Novel Oral Anticoagulants (NOACs) in Microsurgery: A Review
Amy Yao, BS1, Stav Brown, BS2, Peter J. Taub, MD1.
1Icahn School of Medicine at Mount Sinai, New York, NY, USA, 2Sackler School of Medicine, Tel Aviv University, New York, NY, USA.
Thrombosis of the vascular anastomosis or distal flap microcirculation is the most common cause of microvascular free tissue transfer failure. The large volume of existing literature has not yet reached a consensus on the ideal anticoagulation regimen to prevent thrombosis following microsurgery. Dabigatran, rivaroxaban, and apixaban are novel oral anticoagulants (NOACs) with an efficacy and safety profile equivalent or superior to standard agents such as warfarin. However, published reports of the use of NOACs in microsurgery are limited. This review aims to summarize current knowledge regarding the use of NOACs in microsurgery and provide clinical recommendations based on each agent’s pharmacodynamics.

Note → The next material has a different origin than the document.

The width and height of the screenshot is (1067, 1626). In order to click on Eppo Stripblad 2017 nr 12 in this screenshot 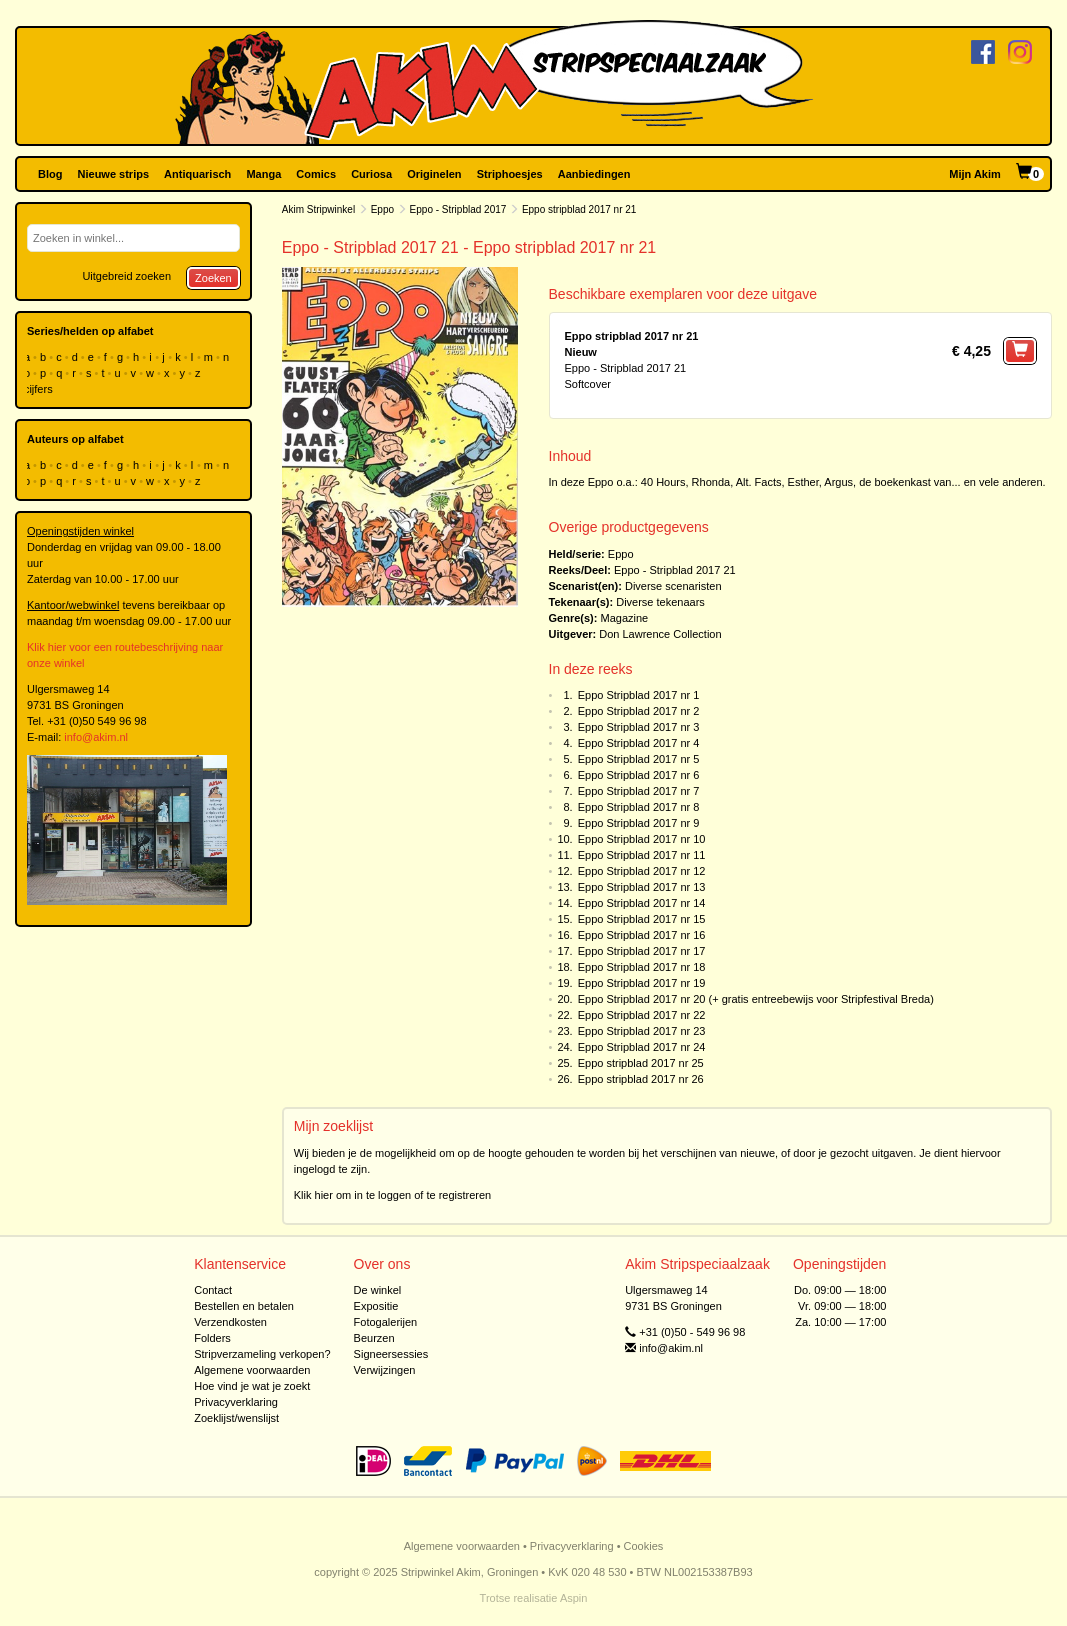 , I will do `click(642, 871)`.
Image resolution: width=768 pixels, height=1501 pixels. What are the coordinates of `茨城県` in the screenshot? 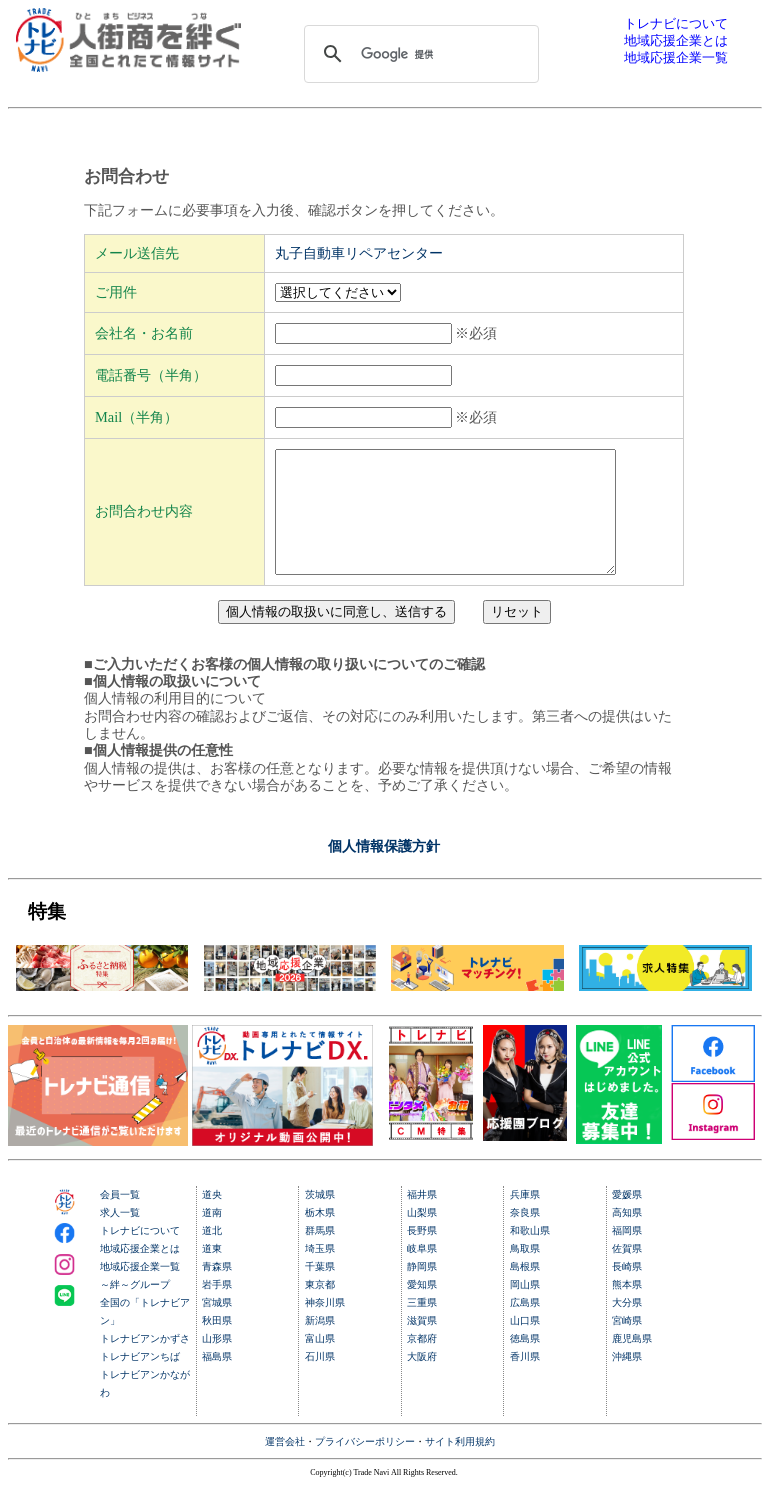 It's located at (320, 1218).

A systematic literature review was performed using the PubMed, Cochrane, and Google Scholar databases. Inclusion criteria were case reports and series of the use of NOACs in microsurgery.
Five articles describing the use of NOACs in microsurgery were fully reviewed. A total of 32 patients undergoing 46 microsurgical procedures with either dabigatran or rivaroxaban were studied, with adverse effects occurring in 3 (6.5%). The most common adverse effect was hemorrhage, two of which were mild cases. No articles describing the use of apixaban were found. The risk of bleeding increased with concurrent administration of NSAIDs or other anticoagulants.
Preoperative administration of NOACs in microsurgery is safe and has a low side-effect profile compared to standard anticoagulants. However, current administration protocols remain varied. Further research is warranted to elucidate the risks and benefits of NOACs in microsurgery, and to establish management guidelines for improved microsurgical outcomes.